In this post I will first recap how debate can help with value learning and that a standard debater optimizes for convincingness. Then I will illustrate how two subsystems could help with value learning in a similar way, without optimizing for convincingness. (Of course this new system could have its own issues, which I don't analyse in depth.)
Debate serves to get a training signal about human values
Debate (for the purpose of AI safety) can be interpreted as a tool to collect training signals about human values. Debate is especially useful when we don’t know our values or their full implications and we can’t just verbalize or demonstrate what we want.
Standard debate set-up
Two debaters are given a problem (related to human values) and each proposes a solution. The debaters then defend their solution (and attack the other’s) via a debate. After having been exposed to a lot of arguments during the debate, a human decides which solution seems better. This judgement serves as the ground truth for the human’s preference (after being informed by the debaters) and can be used as a training signal about what they really want. Through debate we get question-answer pairs which can be used to train a preference predictor.
A debater optimizes for convincingness
An agent will optimize for the goal it is given. In the case of a debater, the agent is optimizing to be judged positively by a human. This means that the main incentive of a debater is to maximise convincingness (potentially by using misleading arguments).
Encouraging the debater to be truthful
The current debate proposal aims to shift this incentive towards truthfulness by empowering both debaters to expose deception in the other debater’s arguments (through cross-examination). (Other methods of disincentivizing deception exist or may exist in the future as well.) I think this disincentivizing may be like a bandaid, when what we want is to prevent the wound in the first place.
A simplistic model of what a debater optimizes for
A debater first comes up with a potential solution. After it has committed to a solution, it tries to convince the judge (through debate) that this is the solution that the judge values most highly.
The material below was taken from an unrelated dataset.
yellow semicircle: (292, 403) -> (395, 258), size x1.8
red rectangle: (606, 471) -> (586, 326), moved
Initially, the AI may reason about what the human’s preference is, but then it tries to persuade the human that the AI’s guess is in fact the human’s preference. In reality, these two steps are actually intertwined: A debater tries to find a solution that will be easiest to convince the human of.
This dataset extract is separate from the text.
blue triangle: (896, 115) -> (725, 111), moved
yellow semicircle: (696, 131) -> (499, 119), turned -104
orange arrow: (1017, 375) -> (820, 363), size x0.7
What we want from a debater
What we want the system to do is: “Allow us to state our preferences in domains where we previously couldn’t”. We won’t know how to find a desirable solution to some problems, and sometimes we won’t even know how to choose between two given solutions. In these cases, we would like an AI to help us find desirable solutions and help us discover our preferences.
An alternative system that does not aim to convince
A debater helps us discover our preferences by proposing a solution and then helping us reason about the solution (via a debate). However, these functions need not be performed by one and the same agent. Instead, we could train a different agent for each of these components:
- an option generator, which gives us proposals for potential solutions (in domains in which we can assess them); and
- an epistemic helper, which helps us to deliberate about options (expands the domains in which we can assess options).
We may not always need both subsystems
In some cases, an epistemic helper could be so effective that it empowers us to generate good solutions ourselves. In such cases, we don’t need the option generator. In other cases, we may be capable of assessing different options right away (even though we can’t generate them ourselves). In these cases, we don’t need the epistemic helper.
An option generator tries to come up with solutions that we would pick. To some extent, this is a preference predictor. The agent receives a problem and predicts what solution the human would propose or pick. This agent is trained by receiving many questions (about values) answered by a human. This agent should not interact with the human whose values it’s predicting and ideally has no means of influencing their values.
The second agent would help us reason about our values. We need this agent to empower us to answer questions that we by ourselves don’t know the answers to. It should be rewarded for how much it helped us reason.
[I don’t have a good proposal for how to build an epistemic helper, but will explain what I mean by giving some examples.]
An epistemic helper similar to a debater
Consider a debate in which each debater has to defend a potential solution proposed by the value predictor, but instead of being judged on how convincing their solution was, they are being judged on how insightful (illuminating and helpful) their utterances seemed. This would lead to different behaviour than optimizing for convincingness. For example, consider a debate about going on a holiday to Bali or Alaska. Suppose the human does not have a passport to go to Bali, but could get an expedient passport. In the standard debate set-up, the advocate for Bali will not bring up the lack of passport because the debater knows there is a counter-argument. However, it could be useful for the human to know that it should get an expedient passport if it wants to go to Bali. Unfortunately, by default, an agent that is rewarded for insightfulness would optimize for eliciting the emotion of feeling helped in the judge, rather than for helping the judge.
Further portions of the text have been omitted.